▸ **Activity**: Your task is to print, exactly and only, the lines from the start of the entries below through the line with "Informacja została opracowana przez". Include both ends, but skip the pictures.

Transcribed page contents
————

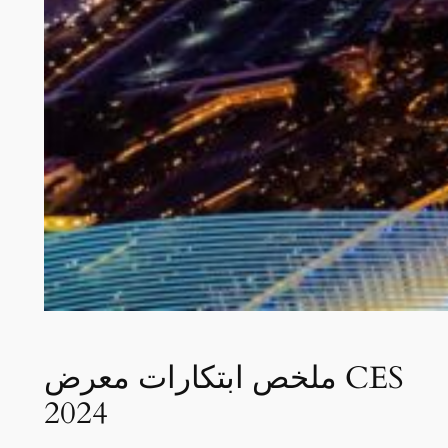
ملخص ابتكارات معرض CES
2024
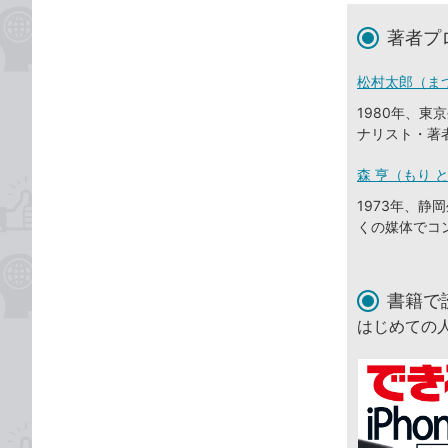
著者プ
松村太郎（ま
1980年、
ナリスト・著
森 亨（もり 
1973年、
くの媒体でコ
書籍で
はじめての人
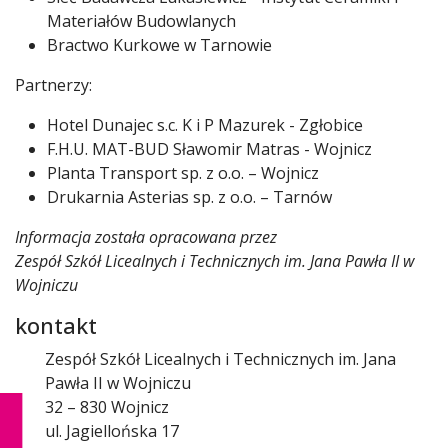
Materiałów Budowlanych
Bractwo Kurkowe w Tarnowie
Partnerzy:
Hotel Dunajec s.c. K i P Mazurek - Zgłobice
F.H.U. MAT-BUD Sławomir Matras - Wojnicz
Planta Transport sp. z o.o. – Wojnicz
Drukarnia Asterias sp. z o.o. – Tarnów
Informacja została opracowana przez
Zespół Szkół Licealnych i Technicznych im. Jana Pawła II w
Wojniczu
kontakt
Zespół Szkół Licealnych i Technicznych im. Jana
Pawła II w Wojniczu
32 – 830 Wojnicz
ul. Jagiellońska 17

————

▸ **Expected output**:
ملخص ابتكارات معرض CES
2024
著者プ
松村太郎（ま
1980年、
ナリスト・著
森 亨（もり 
1973年、
くの媒体でコ
書籍で
はじめての人
Materiałów Budowlanych
Bractwo Kurkowe w Tarnowie
Partnerzy:
Hotel Dunajec s.c. K i P Mazurek - Zgłobice
F.H.U. MAT-BUD Sławomir Matras - Wojnicz
Planta Transport sp. z o.o. – Wojnicz
Drukarnia Asterias sp. z o.o. – Tarnów
Informacja została opracowana przez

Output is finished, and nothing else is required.